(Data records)
----------

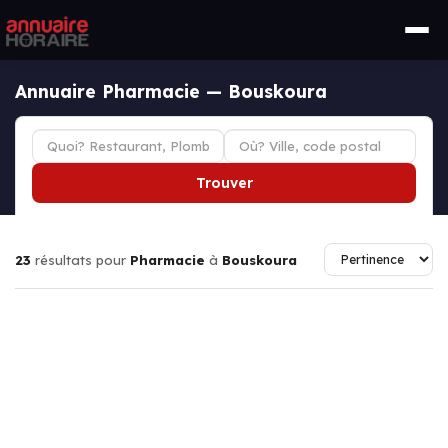
Annuaire Pharmacie — Bouskoura
Trouver
23
résultats pour
Pharmacie
à
Bouskoura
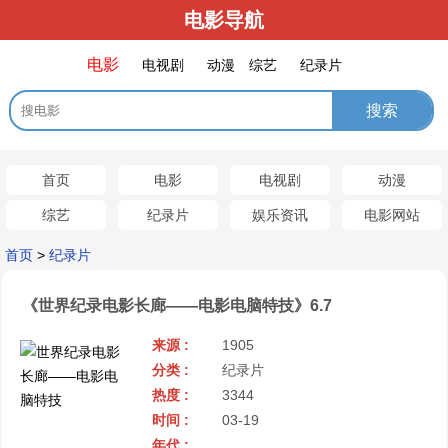
电影导航
电影
电视剧
动漫
综艺
纪录片
首页
电影
电视剧
动漫
综艺
纪录片
娱乐资讯
电影网站
首页
>
纪录片
《世界纪录电影长廊——电影电脑特技》
6.7
来源 :
1905
分类 :
纪录片
热度 :
3344
时间 :
03-19
年代 :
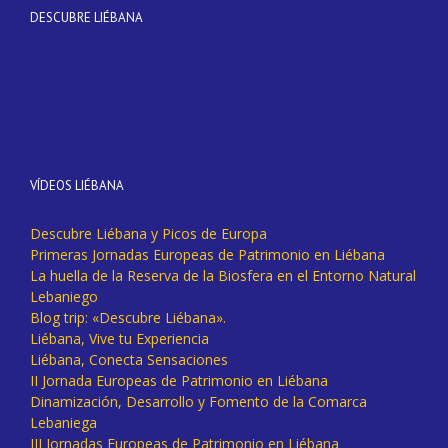
DESCUBRE LIÉBANA
VÍDEOS LIÉBANA
Descubre Liébana y Picos de Europa
Primeras Jornadas Europeas de Patrimonio en Liébana
La huella de la Reserva de la Biosfera en el Entorno Natural
Lebaniego
Blog trip: «Descubre Liébana».
Liébana, Vive tu Experiencia
Liébana, Conecta Sensaciones
II Jornada Europeas de Patrimonio en Liébana
Dinamización, Desarrollo y Fomento de la Comarca
Lebaniega
III Jornadas Europeas de Patrimonio en Liébana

----------

■ INSTRUCTIONS FOR THE TASK
Copy out each line of the data that has the word "Europeas" in it.

■ RESPONSE BOX
Primeras Jornadas Europeas de Patrimonio en Liébana
II Jornada Europeas de Patrimonio en Liébana
III Jornadas Europeas de Patrimonio en Liébana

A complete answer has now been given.